The warning echoes a report from the International Energy Agency last month which predicted that the world’s demand for oil would bounce back by 5.4m barrels a day this year, one of the fastest climbs on record, and rebound to pre-pandemic levels by the end of 2022.

BP’s annual energy review, published every year since 1952, is considered influential in the energy industry and helps to inform the oil company’s strategic decisions. The company set out last year a plan to cut its oil production, and increase its renewable energy generation within the next decade, before becoming a net zero energy company by 2050.

Bernard Looney, BP’s chief executive, said: “Yes, the world needs more low-carbon companies. But maybe more than anything, it also needs existing energy companies to decarbonise, and in so doing use their scale and expertise to help bring about the deep and complex rewiring and replumbing of the global energy system that the world wants and needs to see over the next 30 years.”

BP’s latest energy review found that the world’s total energy consumption fell by 4.5% in 2020, driven mainly by a 9.7% slump in demand for crude, used to make transport fuels, or just over 9m barrels of oil a day.
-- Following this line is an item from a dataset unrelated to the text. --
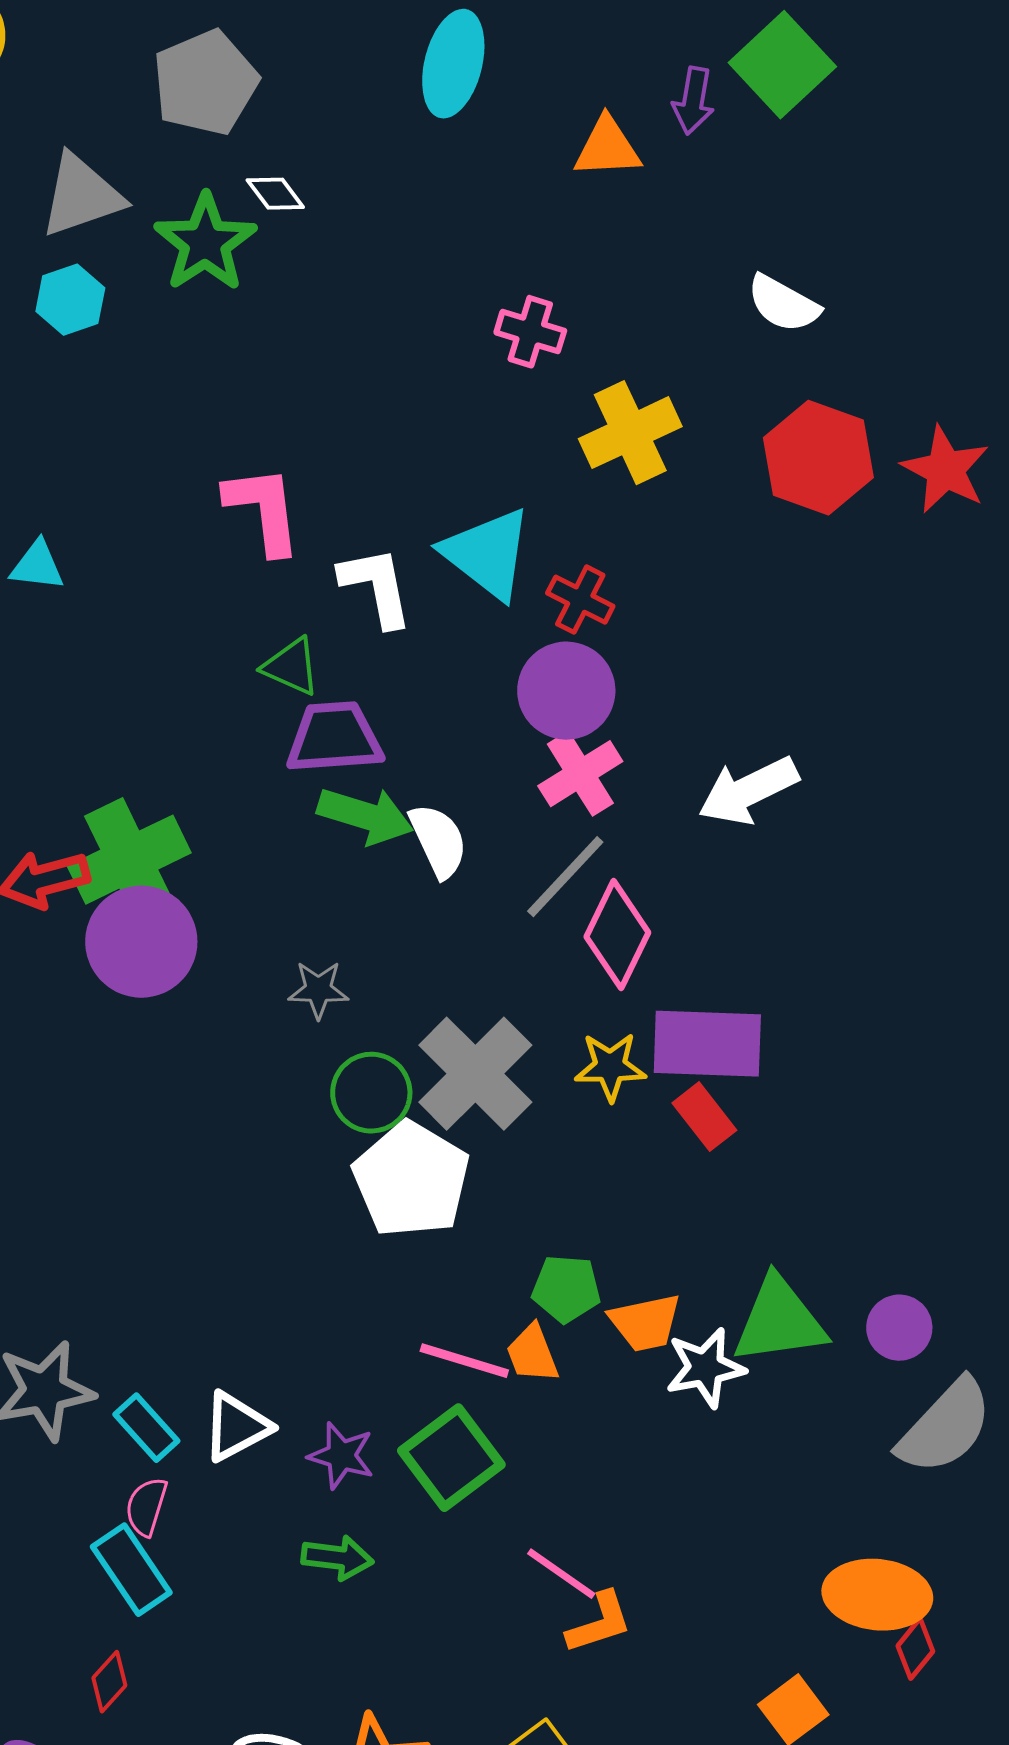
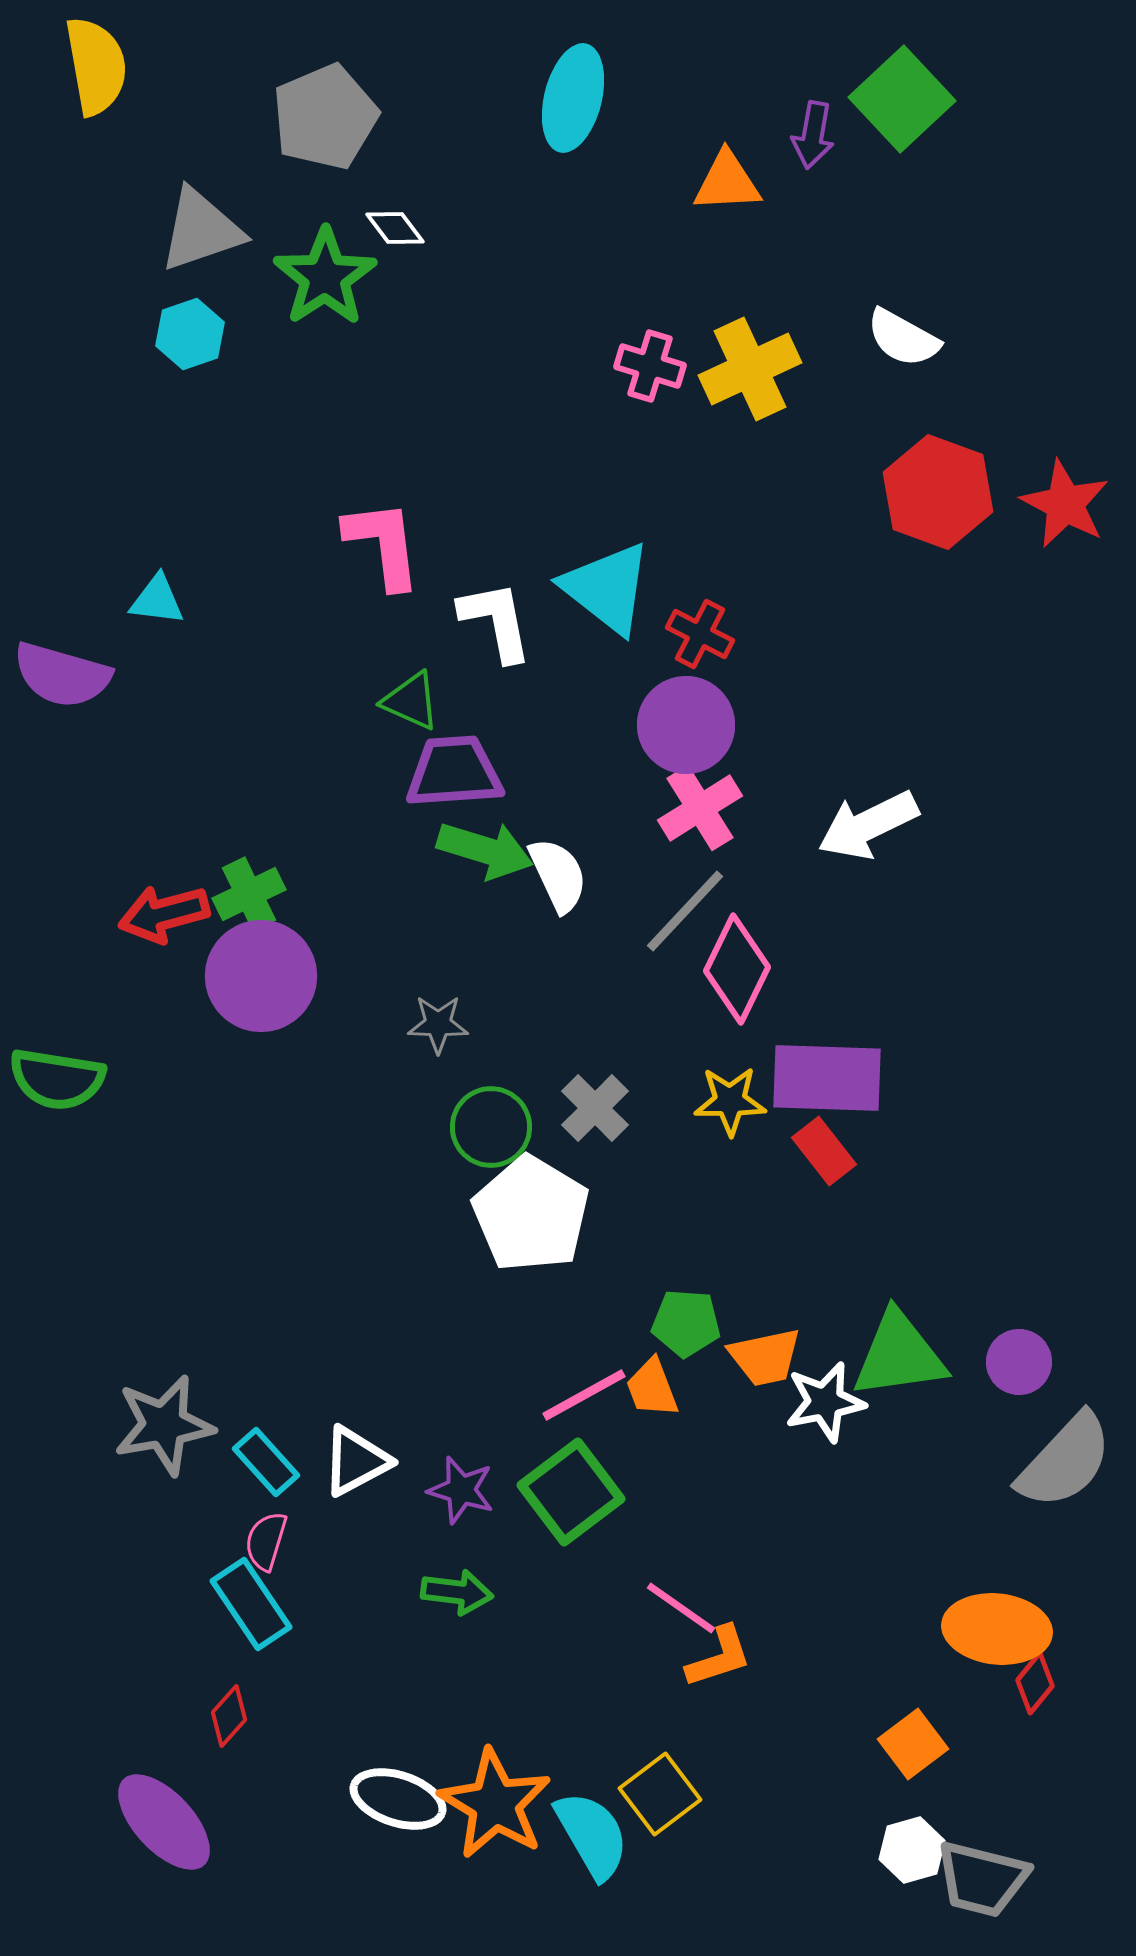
yellow cross: (630, 433) -> (750, 369), moved
green cross: (129, 860) -> (249, 894), size x0.6
gray cross: (475, 1074) -> (595, 1108), size x0.6
pink line: (464, 1361) -> (584, 1395), turned -46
Dale said the collapse in demand was “far bigger than anything seen in history and far bigger than the falls” in other energy sources.

Meanwhile the “relentless expansion of renewable energy” meant electricity generated by wind, solar and hydroelectricity plants was “relatively unscathed”, Dale said.

The report found that global wind and solar power capacity grew by 238GW in 2020, more than five times greater than the UK’s total renewable energy capacity, and 50% larger than at any time in history. The increase was mainly driven by China, which accounted for roughly half of the global increase in wind and solar energy production capacity, but even controlling for that 2020 was a record year for building wind and solar farms.

Dale said the trend away from fossil fuels and towards renewable energy last year was “exactly what the world needs to see as it transitions to net zero”.